If a transaction rollback occurs in the call to process(Object obj), then an exception is thrown and the rest of the Objects in objs are not iterated over and no updates are committed. If I want to rollback the transactions where an error occurs, but continue to iterate over the objs List, how should I go about doing that? If I just catch the exception like in the code below, is there anything I need to do to make sure the transaction is rolled back?

public void processObjects(List<Object> objs) {
    // this method just processes the data; no need for a transaction
    for(Object obj : objs) {
        // If the call to process results in the transaction being rolled back,
        // how do I rollback the transaction and continue to iterate over objs?
        try {
            this.myBean1.process(obj);
        } catch(RuntimeException e) {
            // Do I need to do anything here to clean up the transaction before continuing to iterate over the objs?
        }
    }
}

Upvotes: 4

Views: 4776

Answers (1)

esej
esej

Reputation: 3059

The call to processObjects are in a (separate) Transaction. You are catching all RuntimeExceptions, lets divide those exceptions into two groups.

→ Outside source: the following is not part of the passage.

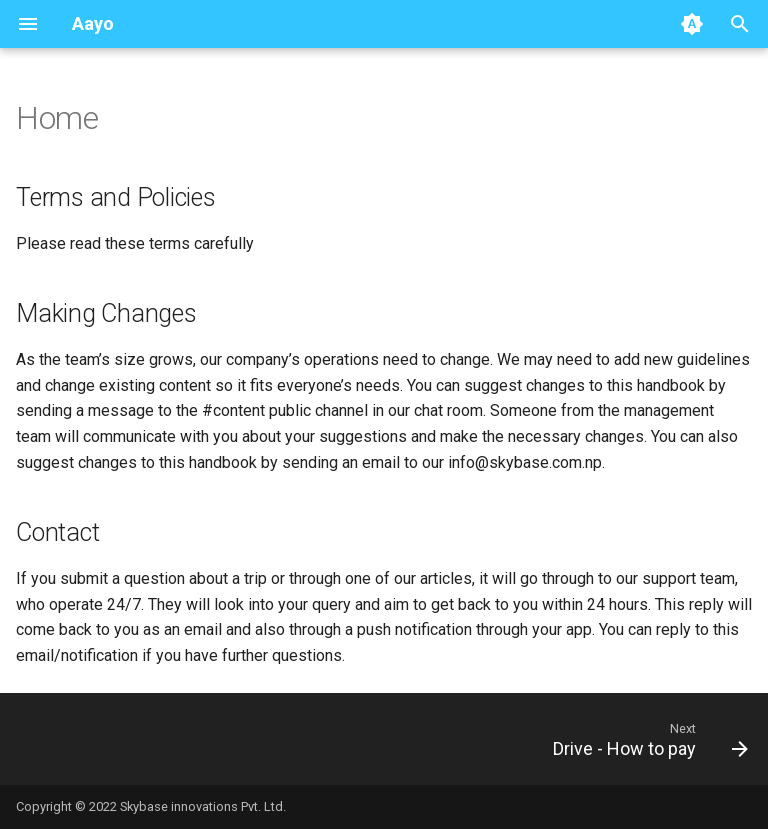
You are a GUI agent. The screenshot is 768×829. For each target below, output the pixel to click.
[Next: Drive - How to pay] (646, 739)
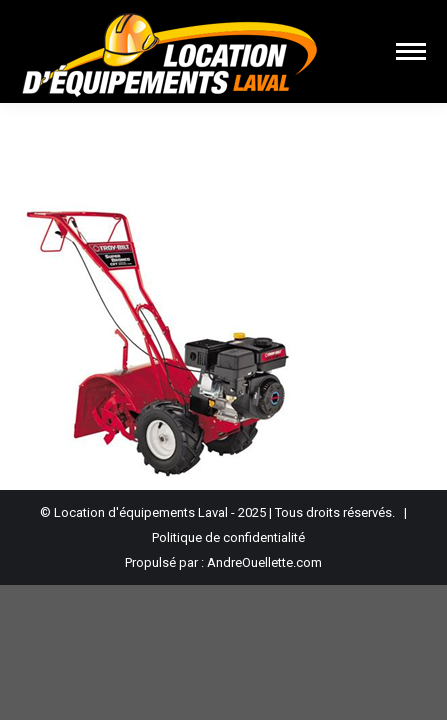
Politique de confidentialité (228, 537)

Group one: EJBException or any other exception annotated with @ApplicationException(rollback=true) -> The container will rollback that exception for you.

Group two: All other exceptions. (Basically those exceptions that won't be rolledback automatically by the container :( ). -> The transaction won't be rolledback unless you make it so.

To force a rollback you can always throw new EJBException ... etc ...

Also, please note that once an Exception annotated with @ApplicationException(rollback=true) is thrown, the container will rollback the current transaction, if there is one (EJB-Beans are in a transaction by default) no matter what you do (catch and ignore for example) if the Bean is annotated with @TransactionManagement(TransactionManagementType.CONTAINER) which is default in EJB.